§ Exercise description: Output only the lines below from the one containing "amenajari sportive (1105, 1255)" to the one containing "aviziere (1108, 1319)", exactly as written, both ends kept.

§ Material provided:
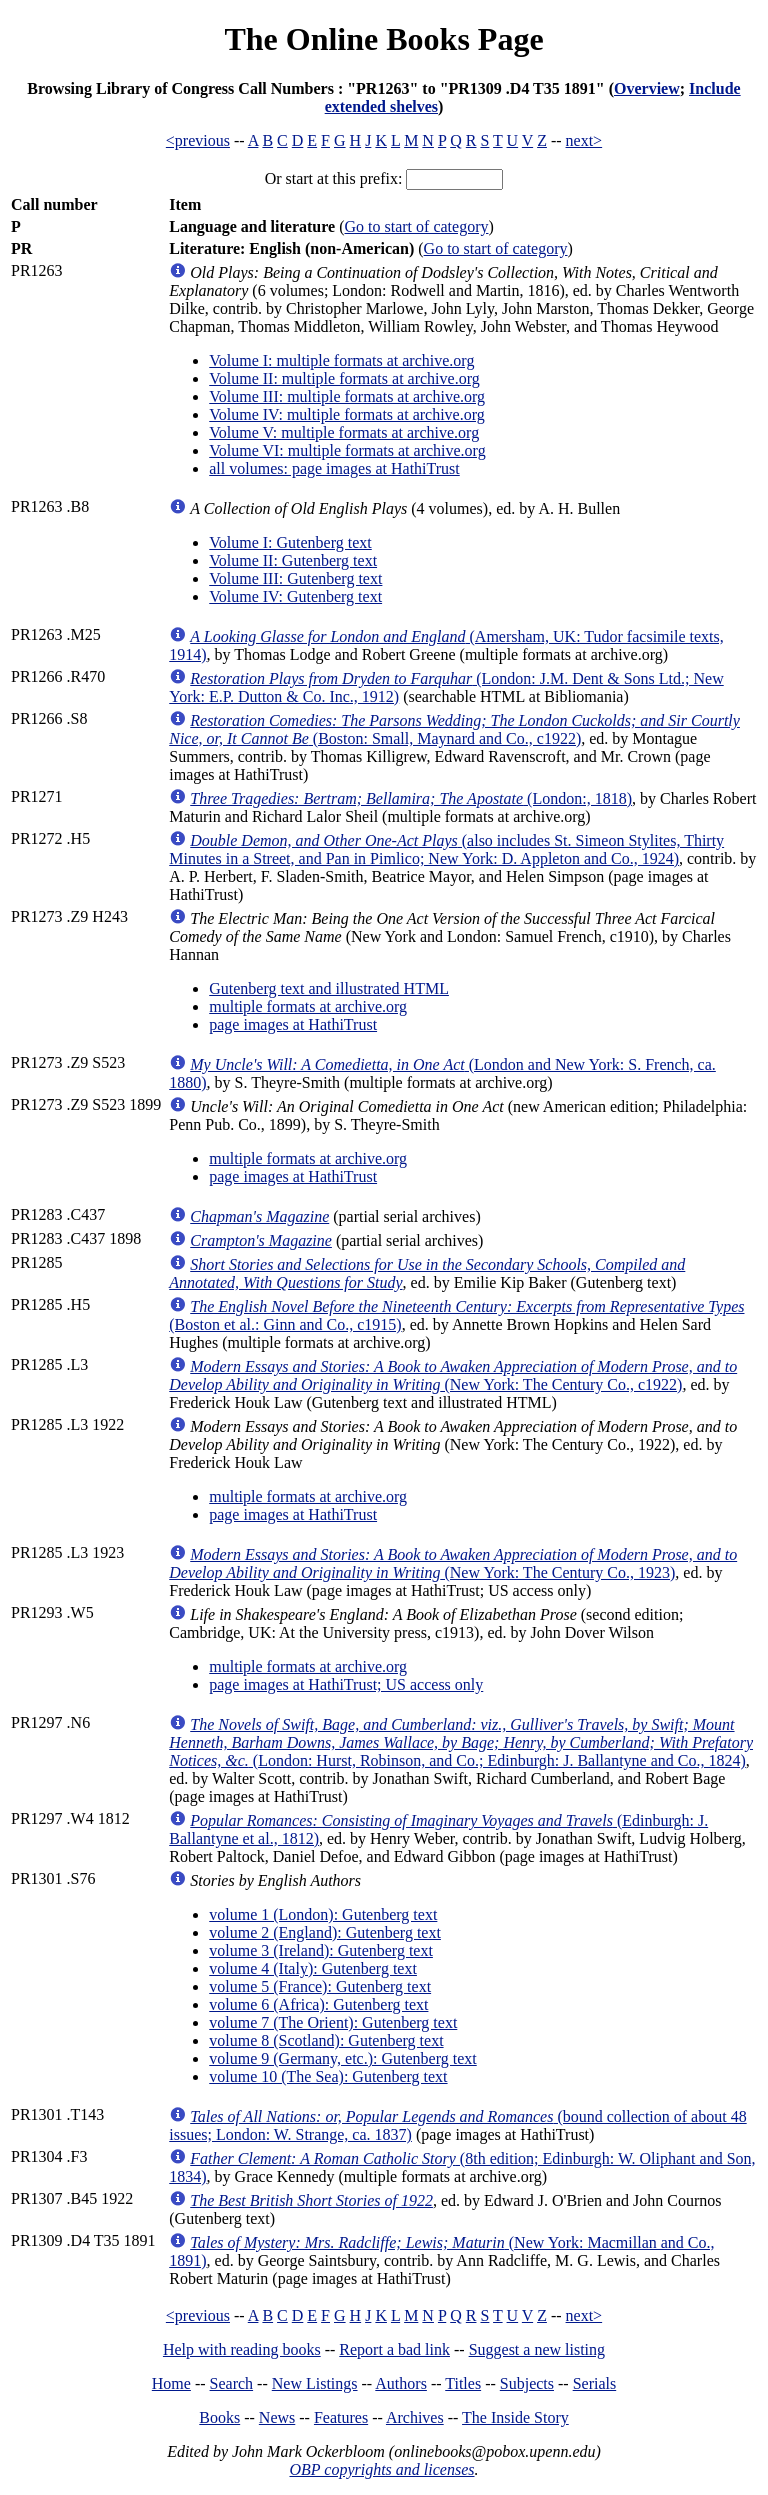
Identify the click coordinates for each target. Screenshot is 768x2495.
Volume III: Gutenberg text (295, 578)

==

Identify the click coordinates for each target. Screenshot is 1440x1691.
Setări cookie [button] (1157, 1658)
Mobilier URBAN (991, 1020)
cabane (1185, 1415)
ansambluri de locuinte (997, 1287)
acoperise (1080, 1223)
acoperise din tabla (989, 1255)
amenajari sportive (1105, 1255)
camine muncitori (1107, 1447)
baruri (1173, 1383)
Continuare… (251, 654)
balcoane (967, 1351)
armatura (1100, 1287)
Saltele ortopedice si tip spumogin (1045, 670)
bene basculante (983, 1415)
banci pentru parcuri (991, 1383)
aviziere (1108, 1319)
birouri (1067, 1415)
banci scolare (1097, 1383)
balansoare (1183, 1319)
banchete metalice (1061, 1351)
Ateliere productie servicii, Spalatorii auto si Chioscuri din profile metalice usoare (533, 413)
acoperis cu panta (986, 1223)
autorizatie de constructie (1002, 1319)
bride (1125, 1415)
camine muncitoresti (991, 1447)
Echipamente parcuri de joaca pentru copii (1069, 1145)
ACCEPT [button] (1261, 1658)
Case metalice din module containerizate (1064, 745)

§ Your response:
amenajari sportive (1105, 1255)
camine muncitori (1107, 1447)
baruri (1173, 1383)
Continuare… (251, 654)
balcoane (967, 1351)
armatura (1100, 1287)
Saltele ortopedice si tip spumogin (1045, 670)
bene basculante (983, 1415)
banci pentru parcuri (991, 1383)
aviziere (1108, 1319)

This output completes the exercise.